**** Data for the task
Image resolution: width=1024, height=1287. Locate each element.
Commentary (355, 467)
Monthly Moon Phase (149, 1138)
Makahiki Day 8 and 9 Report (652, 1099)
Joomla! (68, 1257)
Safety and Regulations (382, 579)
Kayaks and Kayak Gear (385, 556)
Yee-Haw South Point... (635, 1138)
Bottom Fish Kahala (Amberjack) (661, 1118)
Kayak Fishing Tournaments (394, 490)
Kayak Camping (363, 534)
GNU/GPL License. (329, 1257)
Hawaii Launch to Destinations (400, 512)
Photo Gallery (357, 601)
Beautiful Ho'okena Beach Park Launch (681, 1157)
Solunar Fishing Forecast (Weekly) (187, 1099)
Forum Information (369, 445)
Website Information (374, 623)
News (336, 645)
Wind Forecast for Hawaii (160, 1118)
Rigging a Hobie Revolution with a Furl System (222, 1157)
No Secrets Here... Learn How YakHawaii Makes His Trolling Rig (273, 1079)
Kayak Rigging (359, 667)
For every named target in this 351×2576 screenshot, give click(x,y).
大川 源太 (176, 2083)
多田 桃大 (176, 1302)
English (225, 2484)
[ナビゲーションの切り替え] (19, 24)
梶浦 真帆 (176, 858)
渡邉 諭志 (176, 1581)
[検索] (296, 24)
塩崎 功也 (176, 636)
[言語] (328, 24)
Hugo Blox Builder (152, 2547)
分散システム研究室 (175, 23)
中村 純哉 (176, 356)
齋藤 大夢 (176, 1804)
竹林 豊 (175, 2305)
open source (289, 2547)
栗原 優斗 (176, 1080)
********
**** Data for the task
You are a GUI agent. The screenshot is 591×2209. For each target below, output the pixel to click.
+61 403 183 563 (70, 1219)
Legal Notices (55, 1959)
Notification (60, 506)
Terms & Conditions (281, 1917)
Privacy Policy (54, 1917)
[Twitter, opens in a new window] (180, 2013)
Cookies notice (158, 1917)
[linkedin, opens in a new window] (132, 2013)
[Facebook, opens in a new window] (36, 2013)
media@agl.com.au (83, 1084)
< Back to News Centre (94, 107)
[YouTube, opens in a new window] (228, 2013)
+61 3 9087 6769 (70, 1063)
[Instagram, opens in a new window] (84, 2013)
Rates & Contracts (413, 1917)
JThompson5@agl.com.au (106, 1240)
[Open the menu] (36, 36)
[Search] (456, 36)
********
**** Data for the task
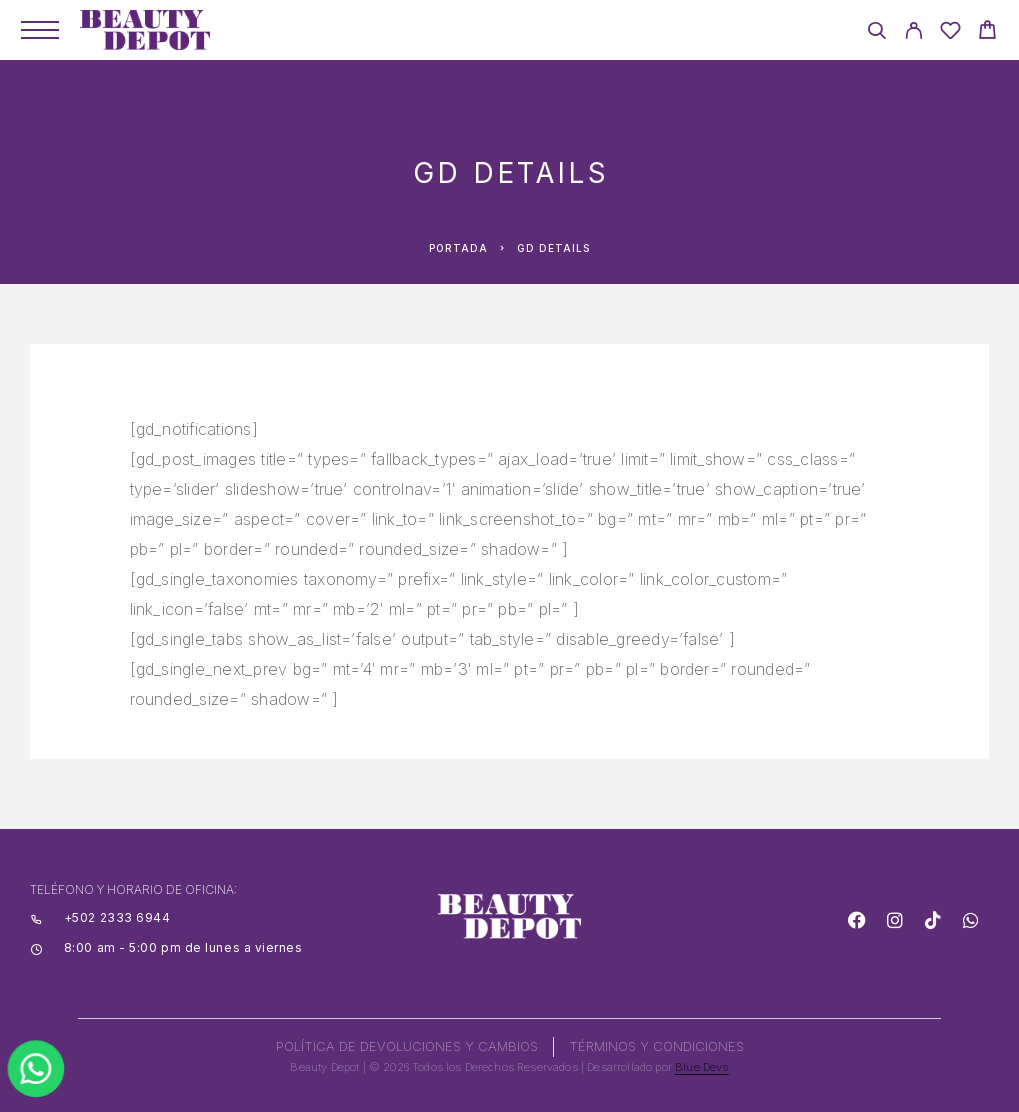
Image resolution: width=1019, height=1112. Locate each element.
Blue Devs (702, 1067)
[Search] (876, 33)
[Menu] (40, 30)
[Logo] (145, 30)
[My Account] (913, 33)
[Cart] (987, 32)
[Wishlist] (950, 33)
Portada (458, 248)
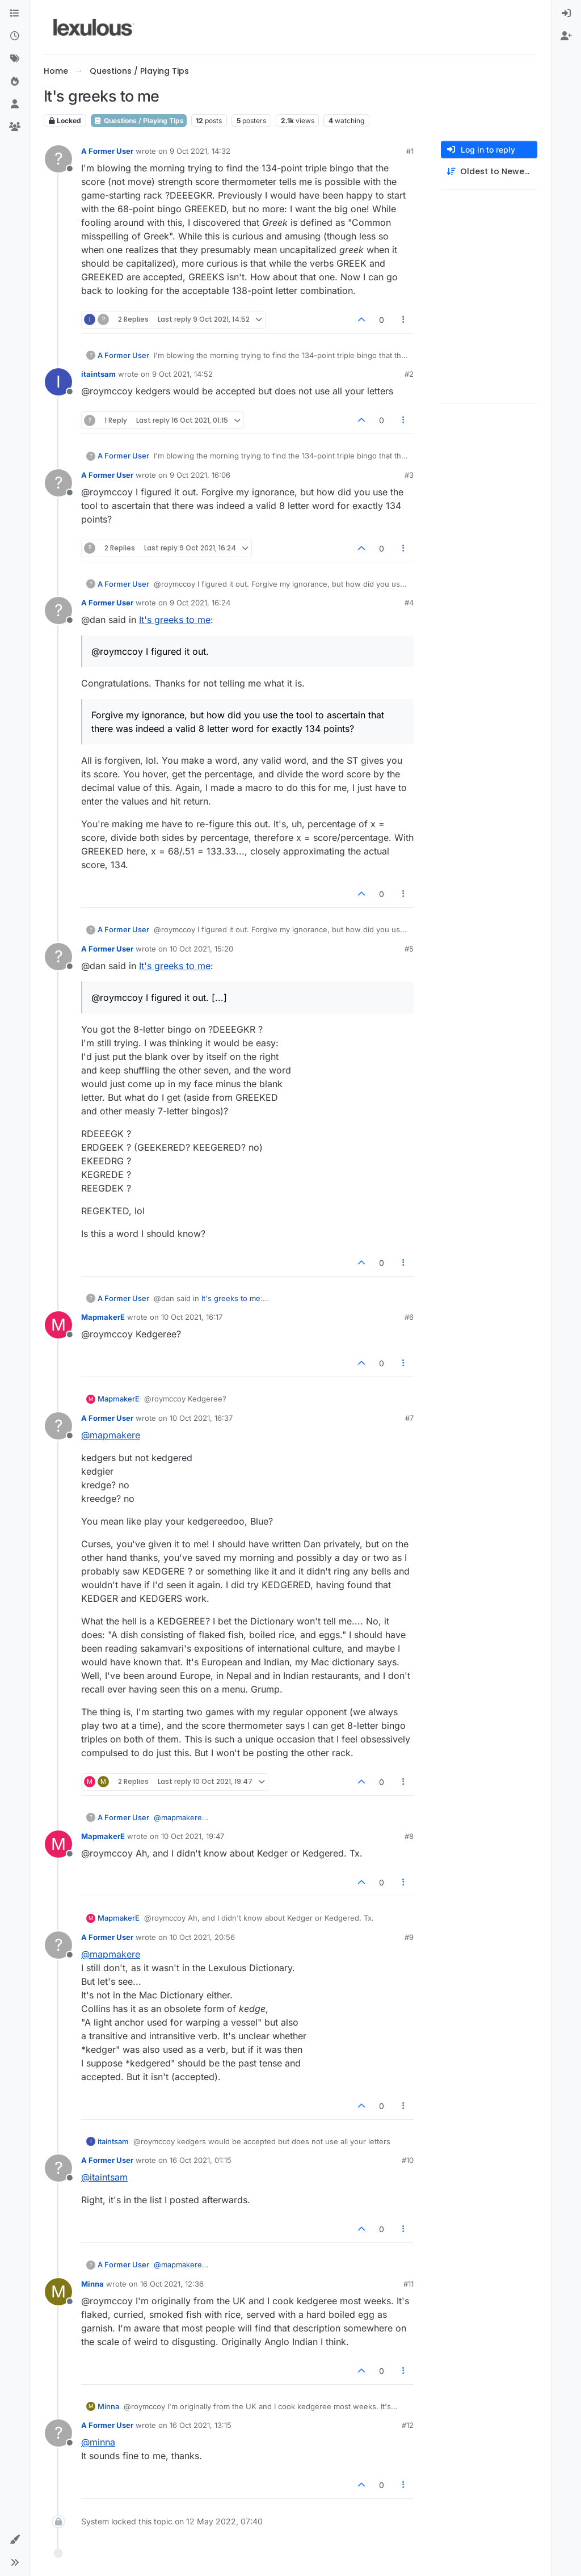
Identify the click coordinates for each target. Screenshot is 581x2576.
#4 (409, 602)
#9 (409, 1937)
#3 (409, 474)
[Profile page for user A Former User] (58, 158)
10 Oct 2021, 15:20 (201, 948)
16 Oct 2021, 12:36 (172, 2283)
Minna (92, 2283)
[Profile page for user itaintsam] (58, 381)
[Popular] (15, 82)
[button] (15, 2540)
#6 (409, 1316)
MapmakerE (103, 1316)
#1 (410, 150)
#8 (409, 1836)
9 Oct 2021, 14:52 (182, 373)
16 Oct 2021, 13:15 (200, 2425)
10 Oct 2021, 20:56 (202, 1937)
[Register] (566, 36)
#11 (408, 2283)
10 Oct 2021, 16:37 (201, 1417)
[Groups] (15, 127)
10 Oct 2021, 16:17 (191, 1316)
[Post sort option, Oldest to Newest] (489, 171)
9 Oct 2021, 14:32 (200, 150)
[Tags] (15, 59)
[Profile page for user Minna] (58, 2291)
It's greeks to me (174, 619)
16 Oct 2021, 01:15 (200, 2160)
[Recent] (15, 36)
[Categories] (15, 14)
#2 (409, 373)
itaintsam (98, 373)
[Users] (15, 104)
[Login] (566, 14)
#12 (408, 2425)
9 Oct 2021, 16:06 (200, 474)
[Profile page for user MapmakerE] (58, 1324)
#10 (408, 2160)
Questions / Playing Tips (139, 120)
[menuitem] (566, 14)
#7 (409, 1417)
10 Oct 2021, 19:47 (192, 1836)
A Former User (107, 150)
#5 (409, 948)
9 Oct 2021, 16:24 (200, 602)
********
• **What this task involves**
Whenever the word "Profile" turns up in a line of the listing above, copy the line.

• **Problem solution**
[Profile page for user A Former User] (58, 158)
[Profile page for user itaintsam] (58, 381)
[Profile page for user Minna] (58, 2291)
[Profile page for user MapmakerE] (58, 1324)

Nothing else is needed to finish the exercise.